▸ **ACTIVITY**
Could you restate the data word for word and drop the pictures?

▸ **STORED DATA**
■ ■ ■
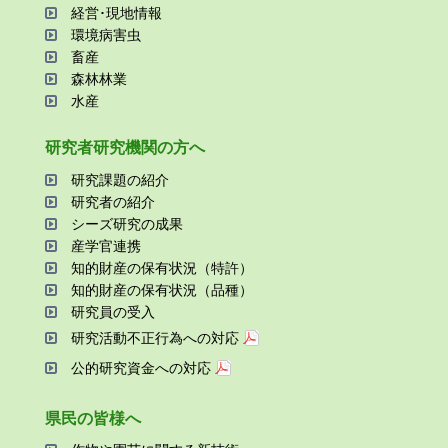
経営･現地情報
環境病害⾍
畜産
森林林業
⽔産
研究者研究機関の⽅へ
研究課題の紹介
研究者の紹介
シーズ研究の成果
産学官連携
知的財産の保有状況（特許）
知的財産の保有状況（品種）
研究員の受⼊
研究活動不正⾏為への対応
公的研究資金への対応
県⺠の皆様へ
■ ■ ■
▸ **ANSWER SPACE**
経営･現地情報
環境病害⾍
畜産
森林林業
⽔産
研究者研究機関の⽅へ
研究課題の紹介
研究者の紹介
シーズ研究の成果
産学官連携
知的財産の保有状況（特許）
知的財産の保有状況（品種）
研究員の受⼊
研究活動不正⾏為への対応
公的研究資金への対応
県⺠の皆様へ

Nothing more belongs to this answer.